Web Scraping Queues: Concurrency, Retries, and Backpressure in Production

Jul 05, 2026 · seo · #web scraping queue, #web scraping, #concurrency, #retries, #backpressure, #python, #operations, #proxies

A web scraping queue is not just a list of URLs waiting for workers. In production, the queue is the control system that decides:

how many requests run at once
when a failed job should retry
when workers should slow down
how to avoid flooding one domain while another sits idle

If you skip that control system, the scraper usually fails in one of two ways:

it overwhelms the target and gets blocked
it overwhelms itself with retries, memory growth, or stuck workers

This guide covers the production basics: concurrency, retries, and backpressure, with practical patterns you can implement quickly.

A stronger fetch layer only helps if your queue behaves sensibly

ProxiesAPI can make outbound requests more reliable, but your queue still needs bounded concurrency, retry discipline, and backpressure. Otherwise you just fail faster.

Get 1,000 free API calls View pricing

The three jobs your scraping queue must do

At minimum, a queue for scraping should do three things well:

Job	What it means	Failure if missing
schedule work	decide which URL runs next	hot targets dominate the queue
control concurrency	cap how many workers run together	you self-DDoS or get blocked
absorb failure	retry safely without retry storms	transient errors become outages

Everything else is optional compared with those three.

Concurrency should be bounded, not "as fast as possible"

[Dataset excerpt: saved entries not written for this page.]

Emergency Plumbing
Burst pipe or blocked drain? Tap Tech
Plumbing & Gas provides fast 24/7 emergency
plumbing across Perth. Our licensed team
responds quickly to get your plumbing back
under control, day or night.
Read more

A common beginner mistake is launching a huge number of workers because the machine can handle it. That is the wrong limit.

The real limits are:

target-site tolerance
proxy pool capacity
database write throughput
parser CPU cost

That means concurrency should be bounded globally and, ideally, per domain.

Queue policy	Result
unlimited concurrency	bursty failures, blocks, unstable latencies
small fixed concurrency	stable, predictable runs
per-domain concurrency caps	better fairness and fewer hot-spot bans

In practice, many scrapers become healthier when concurrency goes down, not up.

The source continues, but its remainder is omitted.